Lee, who was prime minister from 1959 to 1990, is presently a special cabinet minister in the government of his son, Prime Minister Lee Hsien Loong.
Gaydar founder jumped to death while on drugs
The co-founder and chairman of the popular Gaydar Web site was high on ketamine ( Special K ) when he flung himself from the balcony of his eighth-floor penthouse in London on Feb. 10, an inquest has found.

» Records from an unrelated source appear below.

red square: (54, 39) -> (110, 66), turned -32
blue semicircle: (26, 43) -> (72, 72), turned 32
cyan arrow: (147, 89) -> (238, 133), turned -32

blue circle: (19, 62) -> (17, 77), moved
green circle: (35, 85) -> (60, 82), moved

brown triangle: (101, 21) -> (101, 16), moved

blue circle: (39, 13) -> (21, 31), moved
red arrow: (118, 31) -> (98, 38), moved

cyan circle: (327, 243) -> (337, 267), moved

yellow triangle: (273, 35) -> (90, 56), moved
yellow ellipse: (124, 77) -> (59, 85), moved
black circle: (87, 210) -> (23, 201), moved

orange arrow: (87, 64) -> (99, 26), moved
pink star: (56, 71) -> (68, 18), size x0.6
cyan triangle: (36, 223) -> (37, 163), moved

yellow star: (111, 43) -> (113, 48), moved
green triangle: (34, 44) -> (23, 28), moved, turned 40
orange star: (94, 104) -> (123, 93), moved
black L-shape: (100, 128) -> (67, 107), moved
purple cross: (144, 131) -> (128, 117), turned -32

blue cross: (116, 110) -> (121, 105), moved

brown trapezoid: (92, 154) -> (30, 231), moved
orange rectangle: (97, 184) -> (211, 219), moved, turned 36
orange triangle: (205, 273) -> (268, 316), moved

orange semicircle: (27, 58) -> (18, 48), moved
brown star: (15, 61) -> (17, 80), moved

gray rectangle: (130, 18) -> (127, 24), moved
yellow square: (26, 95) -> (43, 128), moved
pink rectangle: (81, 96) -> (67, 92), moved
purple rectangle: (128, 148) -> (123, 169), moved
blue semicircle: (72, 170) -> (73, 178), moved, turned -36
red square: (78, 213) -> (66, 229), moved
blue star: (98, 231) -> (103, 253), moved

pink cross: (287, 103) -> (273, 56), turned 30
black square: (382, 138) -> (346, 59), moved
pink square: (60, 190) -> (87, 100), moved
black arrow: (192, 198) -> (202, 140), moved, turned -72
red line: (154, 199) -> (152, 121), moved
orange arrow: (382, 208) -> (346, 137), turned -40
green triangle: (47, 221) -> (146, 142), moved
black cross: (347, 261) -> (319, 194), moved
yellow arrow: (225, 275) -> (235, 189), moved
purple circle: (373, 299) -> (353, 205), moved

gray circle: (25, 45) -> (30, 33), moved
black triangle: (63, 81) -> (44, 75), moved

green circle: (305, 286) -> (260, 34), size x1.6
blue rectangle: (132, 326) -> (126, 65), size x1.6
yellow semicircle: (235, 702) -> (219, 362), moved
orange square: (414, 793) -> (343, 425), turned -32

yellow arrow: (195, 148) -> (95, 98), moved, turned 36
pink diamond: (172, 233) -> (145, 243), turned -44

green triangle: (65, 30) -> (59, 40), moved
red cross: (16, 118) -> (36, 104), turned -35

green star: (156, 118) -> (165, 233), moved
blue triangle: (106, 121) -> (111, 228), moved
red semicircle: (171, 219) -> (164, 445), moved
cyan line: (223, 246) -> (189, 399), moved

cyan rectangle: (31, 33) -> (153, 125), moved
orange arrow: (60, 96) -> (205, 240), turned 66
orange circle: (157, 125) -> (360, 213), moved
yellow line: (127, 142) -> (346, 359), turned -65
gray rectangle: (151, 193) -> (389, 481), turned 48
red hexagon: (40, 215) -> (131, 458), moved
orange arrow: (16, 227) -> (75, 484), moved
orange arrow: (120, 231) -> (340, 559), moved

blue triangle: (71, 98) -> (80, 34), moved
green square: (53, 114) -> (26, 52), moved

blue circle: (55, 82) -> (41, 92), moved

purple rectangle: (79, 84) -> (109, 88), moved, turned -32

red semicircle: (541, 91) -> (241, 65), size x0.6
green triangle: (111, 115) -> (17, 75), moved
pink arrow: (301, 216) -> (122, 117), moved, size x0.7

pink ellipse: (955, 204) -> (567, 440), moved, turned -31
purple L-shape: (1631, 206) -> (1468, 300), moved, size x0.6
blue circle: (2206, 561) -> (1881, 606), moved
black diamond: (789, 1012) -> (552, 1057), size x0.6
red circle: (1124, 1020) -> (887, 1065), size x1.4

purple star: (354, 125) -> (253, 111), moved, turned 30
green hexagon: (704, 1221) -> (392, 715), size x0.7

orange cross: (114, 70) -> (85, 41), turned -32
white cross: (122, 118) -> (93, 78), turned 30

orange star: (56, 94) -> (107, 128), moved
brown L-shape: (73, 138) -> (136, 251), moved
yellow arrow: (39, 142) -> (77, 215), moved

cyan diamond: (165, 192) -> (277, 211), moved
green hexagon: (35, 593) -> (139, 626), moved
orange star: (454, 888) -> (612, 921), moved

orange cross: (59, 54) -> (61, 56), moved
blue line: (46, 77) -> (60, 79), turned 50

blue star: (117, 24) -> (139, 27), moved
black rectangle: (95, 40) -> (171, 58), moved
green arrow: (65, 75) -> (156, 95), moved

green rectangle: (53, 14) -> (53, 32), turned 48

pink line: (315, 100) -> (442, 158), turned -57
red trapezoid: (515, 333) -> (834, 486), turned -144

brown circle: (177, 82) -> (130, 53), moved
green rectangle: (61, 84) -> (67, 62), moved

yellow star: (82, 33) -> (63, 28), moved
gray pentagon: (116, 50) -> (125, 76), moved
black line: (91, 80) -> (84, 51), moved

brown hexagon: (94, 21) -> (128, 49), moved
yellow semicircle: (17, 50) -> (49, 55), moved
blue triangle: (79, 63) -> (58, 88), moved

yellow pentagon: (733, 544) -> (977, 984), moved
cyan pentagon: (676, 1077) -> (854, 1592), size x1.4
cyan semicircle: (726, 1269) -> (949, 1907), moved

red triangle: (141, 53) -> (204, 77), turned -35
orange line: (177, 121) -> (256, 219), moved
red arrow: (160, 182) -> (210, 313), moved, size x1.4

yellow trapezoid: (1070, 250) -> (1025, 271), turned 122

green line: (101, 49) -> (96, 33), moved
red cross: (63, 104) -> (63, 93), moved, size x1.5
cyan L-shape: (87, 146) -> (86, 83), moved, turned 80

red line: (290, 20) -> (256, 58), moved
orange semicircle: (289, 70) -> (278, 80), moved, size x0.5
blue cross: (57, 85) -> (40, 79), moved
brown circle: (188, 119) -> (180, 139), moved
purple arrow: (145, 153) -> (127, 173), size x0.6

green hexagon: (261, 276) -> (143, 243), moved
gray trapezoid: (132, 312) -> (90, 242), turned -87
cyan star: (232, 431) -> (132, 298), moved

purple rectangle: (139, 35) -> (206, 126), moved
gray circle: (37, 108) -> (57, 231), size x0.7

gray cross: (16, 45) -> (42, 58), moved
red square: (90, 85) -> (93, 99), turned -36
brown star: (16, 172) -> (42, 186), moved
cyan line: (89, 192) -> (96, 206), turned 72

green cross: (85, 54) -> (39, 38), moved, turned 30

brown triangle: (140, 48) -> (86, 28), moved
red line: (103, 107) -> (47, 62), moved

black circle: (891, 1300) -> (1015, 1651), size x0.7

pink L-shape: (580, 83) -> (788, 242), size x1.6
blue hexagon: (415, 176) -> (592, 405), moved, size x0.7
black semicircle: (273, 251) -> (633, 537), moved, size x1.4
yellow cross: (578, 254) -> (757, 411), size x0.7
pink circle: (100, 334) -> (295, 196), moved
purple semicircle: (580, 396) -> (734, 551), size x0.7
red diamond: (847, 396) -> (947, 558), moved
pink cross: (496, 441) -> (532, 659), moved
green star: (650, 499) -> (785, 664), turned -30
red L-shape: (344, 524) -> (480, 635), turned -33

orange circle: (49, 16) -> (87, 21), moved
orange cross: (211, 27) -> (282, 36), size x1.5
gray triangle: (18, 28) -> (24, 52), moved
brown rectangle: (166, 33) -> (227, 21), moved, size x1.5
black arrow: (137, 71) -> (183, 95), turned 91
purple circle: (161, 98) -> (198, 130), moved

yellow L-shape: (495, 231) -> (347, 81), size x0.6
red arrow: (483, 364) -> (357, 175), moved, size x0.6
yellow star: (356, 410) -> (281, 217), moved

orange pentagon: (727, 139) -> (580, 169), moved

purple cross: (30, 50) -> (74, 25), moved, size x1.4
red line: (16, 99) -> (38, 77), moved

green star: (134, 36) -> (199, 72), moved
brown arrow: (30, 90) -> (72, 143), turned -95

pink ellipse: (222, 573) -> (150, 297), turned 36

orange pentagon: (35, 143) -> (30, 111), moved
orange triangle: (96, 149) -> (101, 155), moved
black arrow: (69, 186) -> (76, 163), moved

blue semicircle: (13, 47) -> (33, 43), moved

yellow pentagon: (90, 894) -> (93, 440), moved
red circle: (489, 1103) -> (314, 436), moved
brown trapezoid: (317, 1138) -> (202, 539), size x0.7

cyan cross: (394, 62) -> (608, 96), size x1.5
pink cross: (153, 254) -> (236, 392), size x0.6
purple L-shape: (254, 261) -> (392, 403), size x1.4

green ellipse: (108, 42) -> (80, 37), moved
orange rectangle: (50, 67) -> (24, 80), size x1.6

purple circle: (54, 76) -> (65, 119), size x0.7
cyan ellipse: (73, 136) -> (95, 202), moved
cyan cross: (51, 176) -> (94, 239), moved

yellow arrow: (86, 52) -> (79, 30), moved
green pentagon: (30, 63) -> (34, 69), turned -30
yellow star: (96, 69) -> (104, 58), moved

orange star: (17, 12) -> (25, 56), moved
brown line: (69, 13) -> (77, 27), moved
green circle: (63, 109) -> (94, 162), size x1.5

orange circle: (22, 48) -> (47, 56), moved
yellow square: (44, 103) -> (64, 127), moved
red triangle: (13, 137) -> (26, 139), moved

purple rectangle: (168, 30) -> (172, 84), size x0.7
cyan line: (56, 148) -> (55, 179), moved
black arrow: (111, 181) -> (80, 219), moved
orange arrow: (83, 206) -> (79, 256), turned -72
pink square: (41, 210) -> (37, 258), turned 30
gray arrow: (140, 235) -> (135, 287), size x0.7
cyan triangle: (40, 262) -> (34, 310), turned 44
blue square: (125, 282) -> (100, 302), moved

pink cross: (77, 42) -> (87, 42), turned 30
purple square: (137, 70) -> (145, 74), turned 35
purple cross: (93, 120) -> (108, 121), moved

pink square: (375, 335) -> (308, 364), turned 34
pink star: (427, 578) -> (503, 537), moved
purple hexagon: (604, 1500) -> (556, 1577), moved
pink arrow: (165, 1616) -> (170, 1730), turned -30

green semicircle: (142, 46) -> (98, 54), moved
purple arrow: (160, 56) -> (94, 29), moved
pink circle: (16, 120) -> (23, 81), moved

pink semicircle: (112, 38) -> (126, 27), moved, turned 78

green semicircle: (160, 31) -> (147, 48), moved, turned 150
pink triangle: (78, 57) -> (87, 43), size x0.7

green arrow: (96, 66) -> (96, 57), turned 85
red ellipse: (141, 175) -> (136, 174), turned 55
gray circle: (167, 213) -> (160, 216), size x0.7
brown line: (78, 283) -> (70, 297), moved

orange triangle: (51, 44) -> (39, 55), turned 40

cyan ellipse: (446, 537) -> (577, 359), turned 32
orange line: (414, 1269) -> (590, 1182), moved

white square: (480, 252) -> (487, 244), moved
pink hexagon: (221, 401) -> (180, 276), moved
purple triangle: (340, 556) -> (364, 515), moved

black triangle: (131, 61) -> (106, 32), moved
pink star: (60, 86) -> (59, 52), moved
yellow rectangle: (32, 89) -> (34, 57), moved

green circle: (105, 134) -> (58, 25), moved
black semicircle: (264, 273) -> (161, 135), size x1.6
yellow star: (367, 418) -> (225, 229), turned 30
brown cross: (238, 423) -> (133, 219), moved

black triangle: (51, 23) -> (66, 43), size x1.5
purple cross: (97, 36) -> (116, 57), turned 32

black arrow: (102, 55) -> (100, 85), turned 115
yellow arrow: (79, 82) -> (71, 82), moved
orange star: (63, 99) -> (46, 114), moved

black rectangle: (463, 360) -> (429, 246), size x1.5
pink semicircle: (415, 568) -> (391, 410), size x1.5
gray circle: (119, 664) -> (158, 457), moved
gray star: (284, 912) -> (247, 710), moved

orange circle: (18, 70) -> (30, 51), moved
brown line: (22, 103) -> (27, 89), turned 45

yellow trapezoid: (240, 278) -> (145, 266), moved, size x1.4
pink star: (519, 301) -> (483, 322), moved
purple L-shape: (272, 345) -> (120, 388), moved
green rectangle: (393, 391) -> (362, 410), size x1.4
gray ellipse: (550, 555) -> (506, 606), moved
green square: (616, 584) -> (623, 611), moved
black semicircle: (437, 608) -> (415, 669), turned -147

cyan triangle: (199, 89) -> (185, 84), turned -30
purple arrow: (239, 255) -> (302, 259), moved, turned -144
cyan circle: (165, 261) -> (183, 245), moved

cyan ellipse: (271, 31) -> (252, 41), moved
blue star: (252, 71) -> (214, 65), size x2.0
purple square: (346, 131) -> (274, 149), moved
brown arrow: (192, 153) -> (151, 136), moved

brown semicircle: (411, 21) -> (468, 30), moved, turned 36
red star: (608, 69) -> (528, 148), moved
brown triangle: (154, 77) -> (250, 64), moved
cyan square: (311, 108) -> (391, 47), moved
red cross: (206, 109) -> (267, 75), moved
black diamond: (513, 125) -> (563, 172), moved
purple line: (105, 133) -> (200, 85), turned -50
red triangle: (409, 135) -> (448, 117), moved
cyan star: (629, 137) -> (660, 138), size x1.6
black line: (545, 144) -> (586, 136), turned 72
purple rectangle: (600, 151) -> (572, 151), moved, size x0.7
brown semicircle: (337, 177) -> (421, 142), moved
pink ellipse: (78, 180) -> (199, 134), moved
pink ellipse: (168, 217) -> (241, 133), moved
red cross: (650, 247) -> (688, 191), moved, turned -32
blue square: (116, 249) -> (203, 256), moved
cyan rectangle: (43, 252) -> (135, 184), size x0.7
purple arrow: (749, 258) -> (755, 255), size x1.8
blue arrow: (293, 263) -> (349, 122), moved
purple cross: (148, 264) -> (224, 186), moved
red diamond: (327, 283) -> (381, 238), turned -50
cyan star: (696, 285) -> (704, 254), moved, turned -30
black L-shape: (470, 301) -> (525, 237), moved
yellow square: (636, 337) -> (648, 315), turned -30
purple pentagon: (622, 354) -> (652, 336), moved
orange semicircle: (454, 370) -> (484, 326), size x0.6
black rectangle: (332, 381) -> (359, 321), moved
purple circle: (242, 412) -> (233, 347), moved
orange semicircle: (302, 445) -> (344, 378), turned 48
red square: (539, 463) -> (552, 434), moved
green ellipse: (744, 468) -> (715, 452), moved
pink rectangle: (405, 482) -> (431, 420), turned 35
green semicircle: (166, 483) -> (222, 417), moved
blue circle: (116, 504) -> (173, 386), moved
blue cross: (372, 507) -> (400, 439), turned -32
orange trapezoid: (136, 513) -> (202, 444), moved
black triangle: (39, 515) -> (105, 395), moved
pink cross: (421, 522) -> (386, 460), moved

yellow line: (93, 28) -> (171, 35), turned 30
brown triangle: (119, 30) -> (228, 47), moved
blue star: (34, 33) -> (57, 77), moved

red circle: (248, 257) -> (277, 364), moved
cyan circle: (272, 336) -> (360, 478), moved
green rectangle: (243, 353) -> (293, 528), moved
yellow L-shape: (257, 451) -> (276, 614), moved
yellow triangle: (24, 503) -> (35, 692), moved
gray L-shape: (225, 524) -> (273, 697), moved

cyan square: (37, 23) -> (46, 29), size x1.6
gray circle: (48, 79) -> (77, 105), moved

Gary Frisch, 38, reportedly shouted 'wahey!' before jumping to his death.
'I saw him standing on the balcony with his hands on the rail. He somersaulted over the top,' houseguest Darren Morris told the coroner's court, local media reported.
Frisch was under treatment for depression and had been on a weeks-long drug binge, the inquest heard.
Ketamine can cause hallucinations and confusion.
First pride set for small Saskatchewan city
The small Canadian city of Prince Albert, Saskatchewan, will see its first gay pride parade June 9.
Some local Christians unsuccessfully lobbied the City Council to block the march. Preacher Rick Potratz warned of 'men walking down public streets half-naked ... wearing nothing but a G-string.'
Prince Albert, population 41,460, is Saskatchewan's third-largest city after Saskatoon and Regina. It is located near the geographic center of the province, 88 miles ( 141 km ) north of Saskatoon.
Israeli lesbian wins
full pension
Israel's Haifa Labor Court has told the Mivtahim Pension Funds to give a lesbian whose partner died a full widow's pension rather than the half-pension the company gives to widowers, the Ha'aretz newspaper reported April 22.
Attorney Dori Spivak of the Human Rights Program at Tel Aviv University successfully argued that surviving partners should be classified according to their gender, not the gender of the deceased.
Mivtahim is presently appealing another case in which the National Labor Court ruled there should be no differences between widow and widower pensions.